Rayan K. est persuasif, il s’agissait de ses salaires en tant que chauffeur VTC. Le fraudeur s’est ensuite servi de la carte bancaire d’Océane pour retirer l’argent en liquide. Les deux chèques ayant été volés, le compte de l’adolescente a viré au rouge, accusant un découvert de 2800 euros. Océane, demande de l’aide auprès de sa banque, le conseiller lui suggère d’en parler à ses parents : « Elle n’avait pas l’air anxieuse ni paniquée » précisera le banquier au cours du procès à Evry.

Le jeudi 8 mars 2018, Océane Alger est rongée par la honte et le remord, la brillante élève au Lycée de Bondoufle se suicide, elle avait 17 ans.

Dans sa lettre qui détaille son geste, Océane dit : « J’ai gardé mes problèmes pour moi, pour vous protéger » et plus loin : « j’ai été bête d’accepter ». Par la voix de nombreux internautes, toute la Martinique a tenu à lui rendre hommage. Des messes ont été célébrées en mémoire d’Océane à l’église de Jossaud et à la Paroisse du Lamentin. La jeune martiniquaise a été incinérée au crématorium de Clamart le lundi 19 mars 2018.

Un autre combat occupe également les parents de l’adolescente. Ils demandent à l’éducation nationale que leur petite Océane obtienne son diplôme à titre posthume. Une lettre a été adressé au ministère de l’éducation depuis le mois de mai 2018. Une demande pour l’heure ils ont essuyé deux refus de l’Education Nationale.

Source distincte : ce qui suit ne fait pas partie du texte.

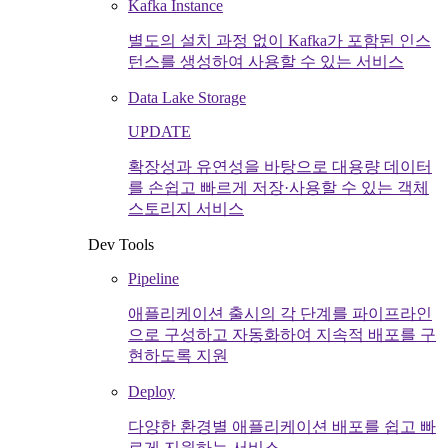
Kafka Instance
별도의 설치 과정 없이 Kafka가 포함된 인스
턴스를 생성하여 사용할 수 있는 서비스
Data Lake Storage
UPDATE
확장성과 유연성을 바탕으로 대용량 데이터
를 손쉽고 빠르게 저장·사용할 수 있는 객체
스토리지 서비스
Dev Tools
Pipeline
애플리케이션 출시의 각 단계를 파이프라인
으로 구성하고 자동화하여 지속적 배포를 구
현하도록 지원
Deploy
다양한 환경별 애플리케이션 배포를 쉽고 빠
르게 지원하는 서비스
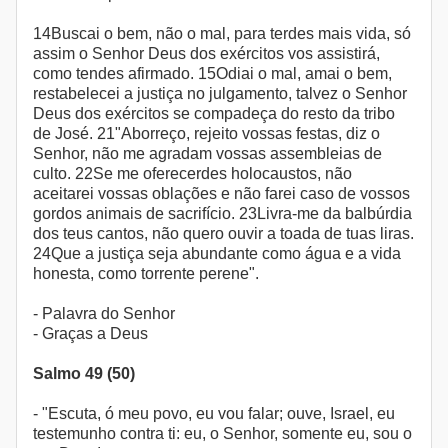
14Buscai o bem, não o mal, para terdes mais vida, só
assim o Senhor Deus dos exércitos vos assistirá,
como tendes afirmado. 15Odiai o mal, amai o bem,
restabelecei a justiça no julgamento, talvez o Senhor
Deus dos exércitos se compadeça do resto da tribo
de José. 21"Aborreço, rejeito vossas festas, diz o
Senhor, não me agradam vossas assembleias de
culto. 22Se me oferecerdes holocaustos, não
aceitarei vossas oblações e não farei caso de vossos
gordos animais de sacrifício. 23Livra-me da balbúrdia
dos teus cantos, não quero ouvir a toada de tuas liras.
24Que a justiça seja abundante como água e a vida
honesta, como torrente perene".
- Palavra do Senhor
- Graças a Deus
Salmo 49 (50)
- "Escuta, ó meu povo, eu vou falar; ouve, Israel, eu
testemunho contra ti: eu, o Senhor, somente eu, sou o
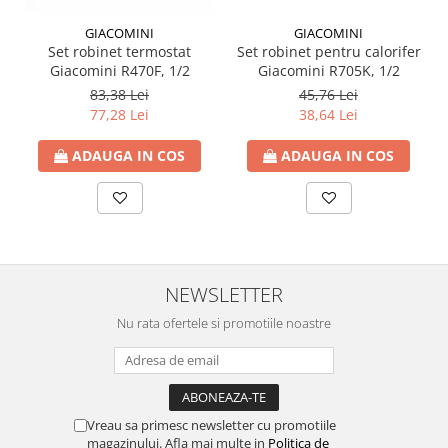
Ventilator de tubulatura
GIACOMINI
GIACOMINI
Set robinet termostat
Set robinet pentru calorifer
Amenajare bucatarie
Giacomini R470F, 1/2
Giacomini R705K, 1/2
Promotii pachete chiuveta +
83,38 Lei
45,76 Lei
baterie
77,28 Lei
38,64 Lei
CHIUVETE BUCATARIE
ADAUGA IN COS
ADAUGA IN COS
Chiuvete bucatarie din compozit
Chiuveta bucatarie inox
Chiuveta bucatarie granit
Baterie bucatarie
Tuburi Flexibile Hota
NEWSLETTER
Accesorii bucatarie
Nu rata ofertele si promotiile noastre
Accesorii chiuvete bucatarie
Instalatii apa/gaz/canalizare
FILTRARE PENTRU APA SI PIESE DE
SCHIMB
Vreau sa primesc newsletter cu promotiile
magazinului. Afla mai multe in
Politica de
Filtre de apa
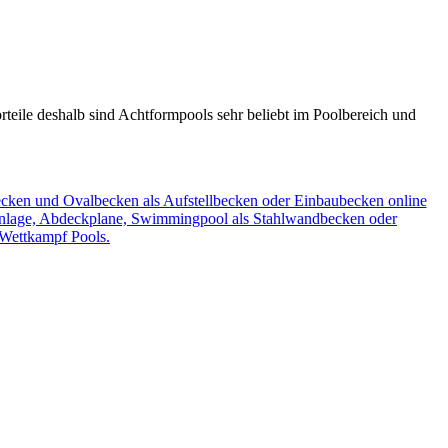
eile deshalb sind Achtformpools sehr beliebt im Poolbereich und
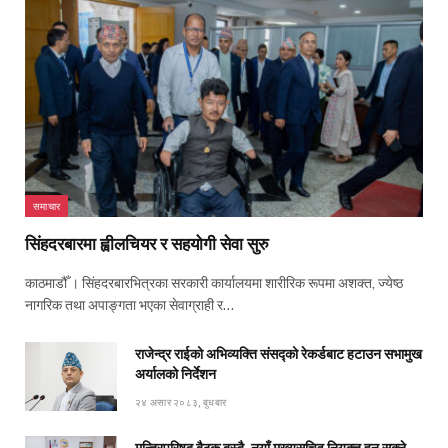
समाचार
सिंहदरबारमा ह्वीलचियर र सहयोगी सेवा सुरु
काठमाडौँ । सिंहदरबारभित्रका सरकारी कार्यालयमा शारीरिक रूपमा अशक्त, ज्येष्ठ
नागरिक तथा अपाङ्गता भएका सेवाग्राही र…
राजेन्द्र राईको अभिव्यक्ति संसद्को रेकर्डबाट हटाउन सभामुख
अर्यालको निर्देशन
२४ असार २०८३, बुधबार
मन्त्रिपरिषद् बैठक बस्दै, नयाँ मुख्यसचिव नियुक्त हुन सक्ने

Ce lundi 16 mars 2020, au Tribunal de Paris, c’est l’auteur des images macabres capturées à la Gare d’Evry, qui continuent a soulever l’indignation , qui sera jugé au civil cette fois. Un jeune de 20 ans en est l’origine, il a déjà écopé d’un simple rappel à la loi. Mais la sœur aînée d’Océane veut aller plus loin « Nous voulons interpeller sur les dérives des réseaux sociaux où tout et n’importe quoi est publié ». Poursuivi aujourd’hui au civil, l’auteur de ces images violentes et macabres encoure d’un an de prison et de 15 000 euros d’amende.